I don't want to get preachy, because that isn't going to solve any problems, so basically the best way to describe the issue is that it's all fucked and white people caused this problem. Now we need to fix it.

Photo by Annie Spratt on Unsplash

WHAT CAN WE DO TO HELP?

I want to point out before we go into this that it is not, and will never be, the work of black people to undo to heinous problems that white people have created. We all need to keep that in mind as we do this kind of work.

  1. Support black-owned businesses: This is really not hard to do. If you don't know where to start, check out these directory resources: Support Black Owned, Official Black Wall Street, Black Owned Business Network, etc., etc.. There are tons of these resources online that only take a simple Google search to find. Financial reparations are a great way to begin your anti-racist work if you aren't ready to jump into meaty self-reflection (although I strongly encourage you to jump in head-first. The ability to even say you aren't ready to begin the hard work is your white privilege speaking).

  2. Learn about your own privilege: I'm speaking directly to white people. This will no doubt be uncomfortable for you because "well I'm not racist." Sorry, but yes you are. Now that we have gotten that out of the way, it's time to learn about how this place of inherent privilege influences racial interactions, purchasing decisions, voting decisions, and policy outcomes - just to name a few. Robin DiAngelo is a great first resource for this anti-racist work. She is a white woman who coined the term "white fragility." She has a book out called White Fragility: Why It's So Hard for White People to Talk About Racism. Give it a read. This is not the one-stop shop for anti-racist work, it is merely a jumping-off point.

  3. Speak up to other white people: Sometimes racism is easy to spot, sometimes it isn't (if you are white). Regardless, we need to start holding other white people accountable for the way they go about racial interactions. This includes correcting language (i.e. replacing "colored people" with "people of color," or even better, getting comfortable with saying "black people") and being okay with other white people being uncomfortable with it. This doesn't mean you have to be rude and bite peoples' heads off with your anti-racism work, but it is important that white people begin to take ownership of this work wherever possible. No act is too small.
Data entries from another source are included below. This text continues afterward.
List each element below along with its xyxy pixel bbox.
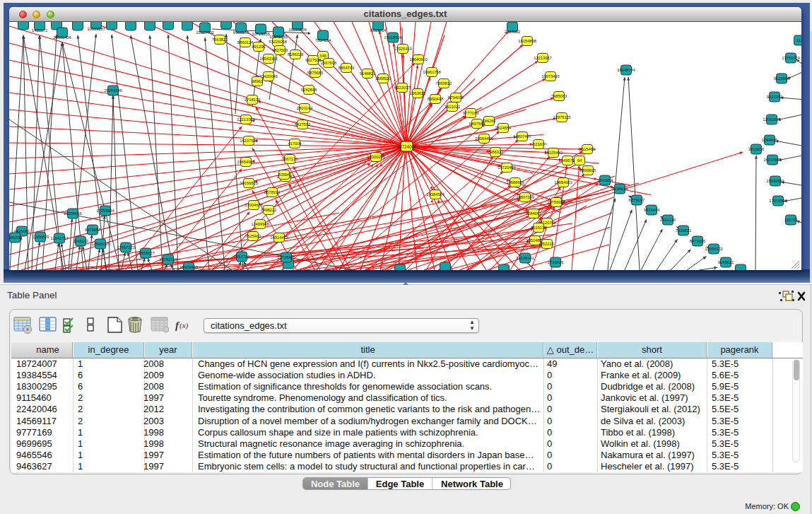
svg-text:6966160: 6966160: [233, 30, 249, 35]
svg-text:1640954: 1640954: [597, 178, 613, 182]
svg-text:19756928: 19756928: [547, 200, 565, 204]
svg-text:5875685: 5875685: [307, 71, 324, 75]
svg-text:(x): (x): [180, 321, 189, 330]
svg-text:2487682: 2487682: [505, 30, 521, 34]
svg-text:14136141: 14136141: [516, 256, 534, 260]
svg-text:12409948: 12409948: [251, 222, 269, 226]
svg-text:8471636: 8471636: [690, 239, 706, 243]
svg-text:2933114: 2933114: [660, 218, 676, 222]
svg-text:16671355: 16671355: [269, 35, 288, 39]
svg-text:2803144: 2803144: [297, 106, 313, 110]
svg-text:3215956: 3215956: [748, 147, 765, 151]
svg-text:7663822: 7663822: [212, 37, 228, 42]
svg-text:12505135: 12505135: [91, 242, 110, 246]
svg-text:16914479: 16914479: [270, 235, 288, 240]
svg-text:9242848: 9242848: [301, 88, 317, 92]
svg-text:116753: 116753: [784, 218, 798, 222]
svg-text:53226058: 53226058: [269, 40, 287, 44]
svg-text:1621022: 1621022: [445, 105, 461, 109]
svg-text:13751074: 13751074: [782, 56, 800, 60]
svg-text:19384554: 19384554: [426, 192, 445, 197]
svg-text:9827509: 9827509: [272, 48, 288, 52]
svg-text:10973493: 10973493: [541, 74, 560, 78]
svg-text:6497568: 6497568: [469, 122, 486, 126]
svg-text:9245612: 9245612: [718, 260, 734, 264]
svg-text:9777169: 9777169: [463, 111, 479, 115]
svg-text:8578312: 8578312: [264, 190, 281, 194]
svg-text:6794028: 6794028: [448, 95, 464, 100]
svg-text:10807487: 10807487: [513, 134, 531, 139]
svg-text:13716485: 13716485: [277, 255, 295, 259]
svg-text:7485063: 7485063: [551, 94, 567, 98]
svg-text:19654963: 19654963: [237, 160, 255, 164]
svg-text:12923448: 12923448: [180, 265, 198, 269]
svg-text:16648784: 16648784: [617, 68, 635, 72]
svg-text:19654923: 19654923: [554, 180, 572, 185]
svg-text:9129906: 9129906: [774, 76, 790, 81]
svg-text:9227342: 9227342: [767, 95, 783, 99]
svg-text:2718179: 2718179: [245, 98, 261, 102]
svg-text:9327508: 9327508: [305, 58, 322, 62]
svg-text:19218506: 19218506: [384, 35, 402, 40]
svg-text:26053346: 26053346: [104, 88, 122, 93]
svg-text:12213957: 12213957: [534, 56, 552, 60]
svg-text:1145113: 1145113: [73, 239, 88, 243]
svg-text:18807249: 18807249: [516, 195, 534, 199]
svg-text:3624554: 3624554: [495, 126, 512, 130]
svg-text:6322037: 6322037: [394, 86, 411, 90]
svg-text:20364436: 20364436: [475, 136, 493, 141]
svg-text:15692931: 15692931: [766, 179, 784, 183]
svg-text:252214: 252214: [540, 242, 554, 246]
svg-text:16033809: 16033809: [288, 28, 307, 32]
svg-text:7857224: 7857224: [315, 38, 331, 42]
svg-text:9115460: 9115460: [579, 147, 596, 151]
svg-text:20206556: 20206556: [64, 211, 82, 216]
svg-text:18724007: 18724007: [397, 144, 417, 149]
svg-text:17359924: 17359924: [96, 209, 114, 213]
svg-text:1588520: 1588520: [375, 76, 392, 81]
svg-text:10025453: 10025453: [544, 151, 563, 155]
svg-text:12093872: 12093872: [763, 117, 781, 122]
svg-text:8813054: 8813054: [370, 28, 387, 33]
svg-text:417004: 417004: [288, 141, 302, 146]
svg-text:10688609: 10688609: [506, 180, 524, 185]
svg-text:12213369: 12213369: [237, 117, 255, 122]
svg-text:9975887: 9975887: [85, 228, 101, 232]
svg-text:16782759: 16782759: [159, 257, 177, 262]
svg-text:16543382: 16543382: [259, 57, 278, 61]
svg-text:39159: 39159: [9, 235, 21, 240]
svg-text:15720407: 15720407: [498, 165, 516, 170]
svg-text:11156829: 11156829: [32, 235, 49, 239]
svg-text:8454749: 8454749: [339, 66, 355, 70]
svg-text:7632621: 7632621: [676, 228, 692, 233]
svg-text:111: 111: [796, 38, 801, 42]
svg-text:16107554: 16107554: [240, 139, 258, 143]
svg-text:6879197: 6879197: [629, 198, 645, 202]
svg-text:1498222: 1498222: [261, 208, 277, 212]
svg-text:17004678: 17004678: [245, 203, 263, 207]
svg-text:3267130: 3267130: [282, 157, 298, 161]
svg-text:15327602: 15327602: [196, 30, 214, 35]
svg-text:2367608: 2367608: [321, 61, 337, 65]
svg-text:18640910: 18640910: [409, 57, 428, 62]
svg-text:98961: 98961: [252, 79, 264, 83]
svg-text:9474444: 9474444: [644, 208, 660, 212]
svg-text:17016504: 17016504: [769, 199, 787, 203]
svg-text:6899695: 6899695: [580, 168, 596, 173]
svg-text:1615132: 1615132: [531, 226, 547, 230]
svg-text:12975115: 12975115: [553, 115, 571, 119]
svg-text:16154838: 16154838: [518, 39, 536, 43]
svg-text:10654122: 10654122: [705, 247, 723, 251]
svg-text:8938913: 8938913: [612, 187, 628, 191]
svg-text:10653287: 10653287: [87, 27, 105, 31]
svg-text:8427552: 8427552: [295, 122, 311, 127]
svg-text:10958127: 10958127: [136, 251, 155, 255]
svg-text:64: 64: [577, 158, 582, 163]
svg-text:1244415: 1244415: [762, 138, 778, 142]
svg-text:16961758: 16961758: [423, 70, 441, 74]
svg-text:9457791: 9457791: [234, 255, 250, 259]
svg-text:1405571: 1405571: [32, 28, 48, 33]
svg-text:10719155: 10719155: [252, 32, 270, 36]
svg-text:9084067: 9084067: [526, 211, 542, 216]
svg-text:7955812: 7955812: [436, 81, 452, 86]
  4. Take the time to do the little things: This is going to mean different things to different people, so I'll give you an example I'm working on currently. When I leave work everyday, I wait at the same bus stop with about 100 other people who are also at the end of their day and just trying to get home. Typically when my bus shows up, there's a giant clump of people that are politely clamoring to get onto the bus first so they can get one of the only seats left. I've been trying to be more cognizant of how intensely I try to "beat" everyone else on the bus to get to a good seat and trying to notice who is around me and if I have the opportunity to give up some of my control and let people of color or people with disabilities get onto the bus first. I don't know if this makes any difference at all, but these small acts of giving up your power will quickly snowball into much larger acts of relinquishing power which will organically create more equity in the world around you.

  5. Practice conscious hiring: This goes hand in hand with my first point. If you work in a position where you deal with hiring, pay attention to where you're posting job openings and how you recruit on a larger scale. How are you wording your job descriptions to be as inclusive as they can possibly be? Professionally or personally, pay attention to what kinds of vendors you hire for things like weddings, parties, household services, things like that. When your sewer line backs up and you're trying to decide who to hire to fix it, call the black-owned business FIRST. Get your quote, then move on to another comparable company.

I'll leave you with those few things for now. There is a LOT to cover with this subject and I won't even come close to scratching the surface over this next month. I hope that this helps you start thinking about your own anti-racist work; and remember that we are all in this together. Especially when it comes to matters of humanity.